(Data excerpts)
══════
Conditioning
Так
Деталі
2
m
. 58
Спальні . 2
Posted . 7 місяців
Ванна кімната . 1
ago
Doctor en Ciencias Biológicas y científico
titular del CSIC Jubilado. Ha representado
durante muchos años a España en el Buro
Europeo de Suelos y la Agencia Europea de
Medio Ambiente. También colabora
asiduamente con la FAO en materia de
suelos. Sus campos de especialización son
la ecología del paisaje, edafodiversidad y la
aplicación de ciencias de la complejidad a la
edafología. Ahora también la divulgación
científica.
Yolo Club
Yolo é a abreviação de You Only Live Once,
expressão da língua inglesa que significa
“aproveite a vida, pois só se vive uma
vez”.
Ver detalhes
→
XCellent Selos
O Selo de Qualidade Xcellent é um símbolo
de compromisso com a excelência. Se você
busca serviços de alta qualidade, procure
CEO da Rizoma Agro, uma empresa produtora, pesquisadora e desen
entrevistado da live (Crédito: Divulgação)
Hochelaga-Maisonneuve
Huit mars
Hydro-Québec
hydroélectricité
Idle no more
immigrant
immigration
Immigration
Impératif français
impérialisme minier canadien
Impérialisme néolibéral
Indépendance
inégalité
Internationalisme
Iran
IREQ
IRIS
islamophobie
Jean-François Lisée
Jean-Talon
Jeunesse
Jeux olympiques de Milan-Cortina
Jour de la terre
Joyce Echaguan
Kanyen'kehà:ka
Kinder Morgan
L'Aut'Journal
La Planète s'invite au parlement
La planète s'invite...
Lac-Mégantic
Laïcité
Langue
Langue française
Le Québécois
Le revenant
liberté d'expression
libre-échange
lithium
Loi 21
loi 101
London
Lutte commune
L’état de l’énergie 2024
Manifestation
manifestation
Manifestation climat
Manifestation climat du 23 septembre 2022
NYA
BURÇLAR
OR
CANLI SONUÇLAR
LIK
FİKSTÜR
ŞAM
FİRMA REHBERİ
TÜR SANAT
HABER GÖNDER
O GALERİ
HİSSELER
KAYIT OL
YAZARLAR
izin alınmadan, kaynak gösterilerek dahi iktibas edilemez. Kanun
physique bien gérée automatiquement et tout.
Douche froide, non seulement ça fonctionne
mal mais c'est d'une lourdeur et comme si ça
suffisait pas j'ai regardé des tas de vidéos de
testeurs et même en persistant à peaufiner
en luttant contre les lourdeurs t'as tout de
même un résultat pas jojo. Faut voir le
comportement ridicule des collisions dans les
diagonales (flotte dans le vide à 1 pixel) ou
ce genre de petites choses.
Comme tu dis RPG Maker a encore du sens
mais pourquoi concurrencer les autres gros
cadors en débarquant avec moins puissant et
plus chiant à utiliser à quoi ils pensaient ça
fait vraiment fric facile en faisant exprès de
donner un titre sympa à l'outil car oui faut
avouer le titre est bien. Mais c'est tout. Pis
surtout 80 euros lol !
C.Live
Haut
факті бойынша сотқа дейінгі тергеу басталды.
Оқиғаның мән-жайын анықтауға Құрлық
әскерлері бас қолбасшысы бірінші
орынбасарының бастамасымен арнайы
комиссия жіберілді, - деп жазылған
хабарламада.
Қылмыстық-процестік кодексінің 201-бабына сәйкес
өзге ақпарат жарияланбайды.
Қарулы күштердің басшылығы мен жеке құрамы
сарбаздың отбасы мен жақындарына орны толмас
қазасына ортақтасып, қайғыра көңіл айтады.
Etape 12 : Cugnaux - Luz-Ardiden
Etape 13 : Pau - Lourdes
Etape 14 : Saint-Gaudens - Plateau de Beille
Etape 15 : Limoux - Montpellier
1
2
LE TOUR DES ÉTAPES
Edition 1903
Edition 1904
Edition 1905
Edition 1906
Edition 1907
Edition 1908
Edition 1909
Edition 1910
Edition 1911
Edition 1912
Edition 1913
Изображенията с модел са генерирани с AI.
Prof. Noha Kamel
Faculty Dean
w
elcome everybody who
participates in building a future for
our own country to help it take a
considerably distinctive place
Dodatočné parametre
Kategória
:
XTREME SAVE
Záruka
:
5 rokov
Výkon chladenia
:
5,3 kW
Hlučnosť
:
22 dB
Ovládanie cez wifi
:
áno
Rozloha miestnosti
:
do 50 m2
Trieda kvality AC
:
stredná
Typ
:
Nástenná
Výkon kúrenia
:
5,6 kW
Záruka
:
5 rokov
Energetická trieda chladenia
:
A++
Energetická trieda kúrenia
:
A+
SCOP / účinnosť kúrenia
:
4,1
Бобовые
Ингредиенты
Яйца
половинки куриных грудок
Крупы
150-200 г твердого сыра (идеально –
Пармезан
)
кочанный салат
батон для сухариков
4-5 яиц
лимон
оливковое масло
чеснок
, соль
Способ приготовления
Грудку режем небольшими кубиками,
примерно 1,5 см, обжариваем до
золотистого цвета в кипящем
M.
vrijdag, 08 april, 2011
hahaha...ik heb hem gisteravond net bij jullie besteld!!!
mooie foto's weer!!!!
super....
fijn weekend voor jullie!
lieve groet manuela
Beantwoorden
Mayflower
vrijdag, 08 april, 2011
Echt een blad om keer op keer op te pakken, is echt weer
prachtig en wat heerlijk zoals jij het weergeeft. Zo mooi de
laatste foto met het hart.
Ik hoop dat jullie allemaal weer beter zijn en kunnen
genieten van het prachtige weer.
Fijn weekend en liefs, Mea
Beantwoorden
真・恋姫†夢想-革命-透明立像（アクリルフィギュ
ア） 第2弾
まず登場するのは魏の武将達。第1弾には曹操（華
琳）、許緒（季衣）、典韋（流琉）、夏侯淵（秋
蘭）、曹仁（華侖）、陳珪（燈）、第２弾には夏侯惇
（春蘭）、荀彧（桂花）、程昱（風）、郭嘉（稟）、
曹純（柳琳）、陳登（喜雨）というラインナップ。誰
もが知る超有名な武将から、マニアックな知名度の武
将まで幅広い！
══════
Directions:
Give back every line of the data exactly as it was written.

Answer section:
Conditioning
Так
Деталі
2
m
. 58
Спальні . 2
Posted . 7 місяців
Ванна кімната . 1
ago
Doctor en Ciencias Biológicas y científico
titular del CSIC Jubilado. Ha representado
durante muchos años a España en el Buro
Europeo de Suelos y la Agencia Europea de
Medio Ambiente. También colabora
asiduamente con la FAO en materia de
suelos. Sus campos de especialización son
la ecología del paisaje, edafodiversidad y la
aplicación de ciencias de la complejidad a la
edafología. Ahora también la divulgación
científica.
Yolo Club
Yolo é a abreviação de You Only Live Once,
expressão da língua inglesa que significa
“aproveite a vida, pois só se vive uma
vez”.
Ver detalhes
→
XCellent Selos
O Selo de Qualidade Xcellent é um símbolo
de compromisso com a excelência. Se você
busca serviços de alta qualidade, procure
CEO da Rizoma Agro, uma empresa produtora, pesquisadora e desen
entrevistado da live (Crédito: Divulgação)
Hochelaga-Maisonneuve
Huit mars
Hydro-Québec
hydroélectricité
Idle no more
immigrant
immigration
Immigration
Impératif français
impérialisme minier canadien
Impérialisme néolibéral
Indépendance
inégalité
Internationalisme
Iran
IREQ
IRIS
islamophobie
Jean-François Lisée
Jean-Talon
Jeunesse
Jeux olympiques de Milan-Cortina
Jour de la terre
Joyce Echaguan
Kanyen'kehà:ka
Kinder Morgan
L'Aut'Journal
La Planète s'invite au parlement
La planète s'invite...
Lac-Mégantic
Laïcité
Langue
Langue française
Le Québécois
Le revenant
liberté d'expression
libre-échange
lithium
Loi 21
loi 101
London
Lutte commune
L’état de l’énergie 2024
Manifestation
manifestation
Manifestation climat
Manifestation climat du 23 septembre 2022
NYA
BURÇLAR
OR
CANLI SONUÇLAR
LIK
FİKSTÜR
ŞAM
FİRMA REHBERİ
TÜR SANAT
HABER GÖNDER
O GALERİ
HİSSELER
KAYIT OL
YAZARLAR
izin alınmadan, kaynak gösterilerek dahi iktibas edilemez. Kanun
physique bien gérée automatiquement et tout.
Douche froide, non seulement ça fonctionne
mal mais c'est d'une lourdeur et comme si ça
suffisait pas j'ai regardé des tas de vidéos de
testeurs et même en persistant à peaufiner
en luttant contre les lourdeurs t'as tout de
même un résultat pas jojo. Faut voir le
comportement ridicule des collisions dans les
diagonales (flotte dans le vide à 1 pixel) ou
ce genre de petites choses.
Comme tu dis RPG Maker a encore du sens
mais pourquoi concurrencer les autres gros
cadors en débarquant avec moins puissant et
plus chiant à utiliser à quoi ils pensaient ça
fait vraiment fric facile en faisant exprès de
donner un titre sympa à l'outil car oui faut
avouer le titre est bien. Mais c'est tout. Pis
surtout 80 euros lol !
C.Live
Haut
факті бойынша сотқа дейінгі тергеу басталды.
Оқиғаның мән-жайын анықтауға Құрлық
әскерлері бас қолбасшысы бірінші
орынбасарының бастамасымен арнайы
комиссия жіберілді, - деп жазылған
хабарламада.
Қылмыстық-процестік кодексінің 201-бабына сәйкес
өзге ақпарат жарияланбайды.
Қарулы күштердің басшылығы мен жеке құрамы
сарбаздың отбасы мен жақындарына орны толмас
қазасына ортақтасып, қайғыра көңіл айтады.
Etape 12 : Cugnaux - Luz-Ardiden
Etape 13 : Pau - Lourdes
Etape 14 : Saint-Gaudens - Plateau de Beille
Etape 15 : Limoux - Montpellier
1
2
LE TOUR DES ÉTAPES
Edition 1903
Edition 1904
Edition 1905
Edition 1906
Edition 1907
Edition 1908
Edition 1909
Edition 1910
Edition 1911
Edition 1912
Edition 1913
Изображенията с модел са генерирани с AI.
Prof. Noha Kamel
Faculty Dean
w
elcome everybody who
participates in building a future for
our own country to help it take a
considerably distinctive place
Dodatočné parametre
Kategória
:
XTREME SAVE
Záruka
:
5 rokov
Výkon chladenia
:
5,3 kW
Hlučnosť
:
22 dB
Ovládanie cez wifi
:
áno
Rozloha miestnosti
:
do 50 m2
Trieda kvality AC
:
stredná
Typ
:
Nástenná
Výkon kúrenia
:
5,6 kW
Záruka
:
5 rokov
Energetická trieda chladenia
:
A++
Energetická trieda kúrenia
:
A+
SCOP / účinnosť kúrenia
:
4,1
Бобовые
Ингредиенты
Яйца
половинки куриных грудок
Крупы
150-200 г твердого сыра (идеально –
Пармезан
)
кочанный салат
батон для сухариков
4-5 яиц
лимон
оливковое масло
чеснок
, соль
Способ приготовления
Грудку режем небольшими кубиками,
примерно 1,5 см, обжариваем до
золотистого цвета в кипящем
M.
vrijdag, 08 april, 2011
hahaha...ik heb hem gisteravond net bij jullie besteld!!!
mooie foto's weer!!!!
super....
fijn weekend voor jullie!
lieve groet manuela
Beantwoorden
Mayflower
vrijdag, 08 april, 2011
Echt een blad om keer op keer op te pakken, is echt weer
prachtig en wat heerlijk zoals jij het weergeeft. Zo mooi de
laatste foto met het hart.
Ik hoop dat jullie allemaal weer beter zijn en kunnen
genieten van het prachtige weer.
Fijn weekend en liefs, Mea
Beantwoorden
真・恋姫†夢想-革命-透明立像（アクリルフィギュ
ア） 第2弾
まず登場するのは魏の武将達。第1弾には曹操（華
琳）、許緒（季衣）、典韋（流琉）、夏侯淵（秋
蘭）、曹仁（華侖）、陳珪（燈）、第２弾には夏侯惇
（春蘭）、荀彧（桂花）、程昱（風）、郭嘉（稟）、
曹純（柳琳）、陳登（喜雨）というラインナップ。誰
もが知る超有名な武将から、マニアックな知名度の武
将まで幅広い！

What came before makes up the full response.